Tying good knots is a must-have ability for any angler.
The braid to fluorocarbon line is one of the most important connections.
Here are the best knots you can use:
This knot is one of the most popular option for connecting braid line to a fluorocarbon leader. Its greatest advantage is that you can use it with pretty much all line diameters. The beginning and end of this knot is very similar to the Albright knot. You can learn how to tie it here.
- Works with all diameters
- Very strong
- Slower to tie than other knots
Double Uni knot
The Double Uni is basically like tying the uni knot with the line doubled, twice at 2 ends. It is used by both salt and freshwater anglers. See how to tie the Double Uni Knot.
- Easy to tie the right way
- Easy to remember
- Rating of 85%-90% strength
- A little slippery
The FG Knot was originally designed by GT fishermen and is a must-know for anglers who use braided line. It is absolutely reliable and can be used with mono, braid and fluorocarbon.
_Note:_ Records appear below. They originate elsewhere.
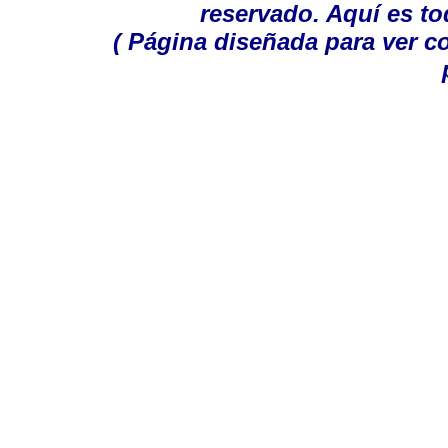
reservado. Aquí es to
( Página diseñada para ver c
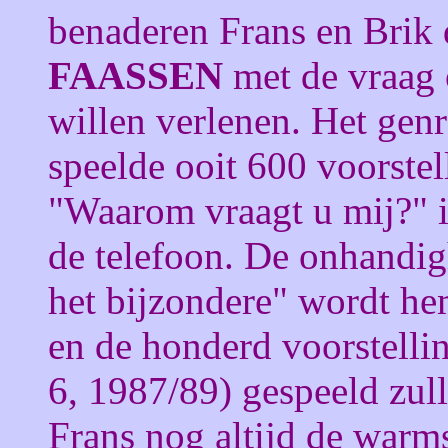
benaderen Frans en Brik 
FAASSEN
met de vraag 
willen verlenen. Het genr
speelde ooit 600 voorst
"Waarom vraagt u mij?" i
de telefoon. De onhandig
het bijzondere" wordt he
en de honderd voorstelli
6, 1987/89) gespeeld zul
Frans nog altijd de warm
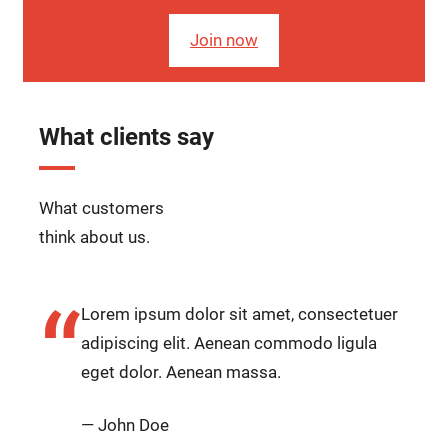
Join now
What clients say
What customers
think about us.
“
Lorem ipsum dolor sit amet, consectetuer
adipiscing elit. Aenean commodo ligula
eget dolor. Aenean massa.
— John Doe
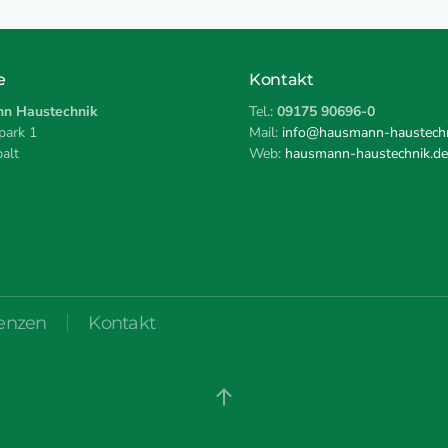
e
Kontakt
n Haustechnik
Tel.:
09175 90696-0
ark 1
Mail:
info@hausmann-haustechn
alt
Web:
hausmann-haustechnik.de
enzen
Kontakt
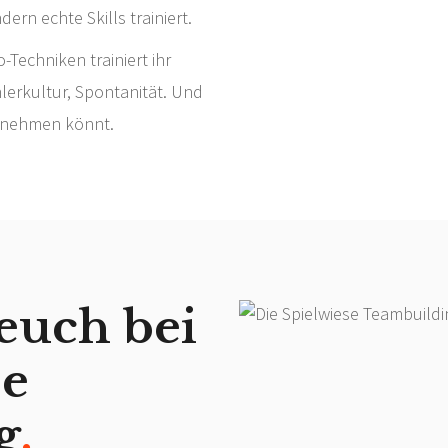
ern echte Skills trainiert.
-Techniken trainiert ihr
lerkultur, Spontanität. Und
mitnehmen könnt.
euch bei
se
g
.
See how to tie the FG knot here.
Very reliable if tied correctly
Works best with light braid
Not very easy to tie correctly
PR Bobbin Knot
This is the only fishing knot guaranteed to hold up 100 percent of the time, provided that you tie it properly. Many anglers agree that this is the ultimate knot to connect leader; however, the downside is that it takes practice to master it and a long time to tie it. Learn the PR Bobbin Know process here.
- Extremely strong and reliable
- It requires tools
- Takes a long time to tie
Improved Albright Knot
This is the stronger version of the Albright knot and can be used to tie two lines of varying diameters. The difference is that in the improved version you’ll continue to make wraps with the leader around the loop formed by the main line and the leader itself. See how to tie the Improved Albright knot here.
- Pro: Nice low profile knot with a strong breaking point
- Con: Weaker than the FG knot and the PR Bobbin Knot
Do you need leader with braided line? How much leader should I use on braid?
Braid has many benefits but tying it directly to your lure might not be the best option because of its visibility. In most situations, you may find it easier to use a leader. Many anglers use fluorocarbon as a leader, since it’s a lot harder to see in the water.
The only times you may find it better to use straight braid is in dirty waters, where visibility is crucial. Some professional bass fishermen tie the braid to the worms or jigs, but this doesn’t mean you should too. The reason behind that is that they use a heavy braid (65 lb) and fish around soft vegetation.
A fluoro leader is a good choice: it’s denser and it sinks (unlike braid), so it’s easier for your lure or bait to go down in the water.
Regarding how much leader should you use, there is no right or wrong length, but this value often falls between 1 to 3 ft, depending on the type of fishing you’re doing. Use a shorter leader with artificial lures, while for live bait fishing you can increase the length.
How do you tie braided line to a leader?
Tying a braid line to a leader doesn’t need to be complicated. There are three steps you should follow: tie the two lines together, determine the leader length and then tie the lure or hook to the leader. You’ll need the main line, the leader line, the lure/hook, pliers (or scissors, or a knife).
The first step is connecting the main line to the leader line through a knot. This is crucial as you don’t want a weak link to affect your casting performance. Choose the knot carefully, as some work better than others.
The second step is to determine the leader length. As discussed above, you need to choose it according to the fishing environment. Finally, you need to connect your lure or hook to your leader. You can use a loop knot that doesn’t constrain the lure or hook, allowing it to have as much action as possible.
Can you tie lures straight to braid?
If you chose not to use a leader, you can tie lures directly to braid. That makes sense in dirty waters and many anglers do that. Just make sure to tie the right knot. The Berkley braid knot is a good choice to use when tying braid to hooks or lures: it has a good strength and stops braided lines from slipping out of the knot.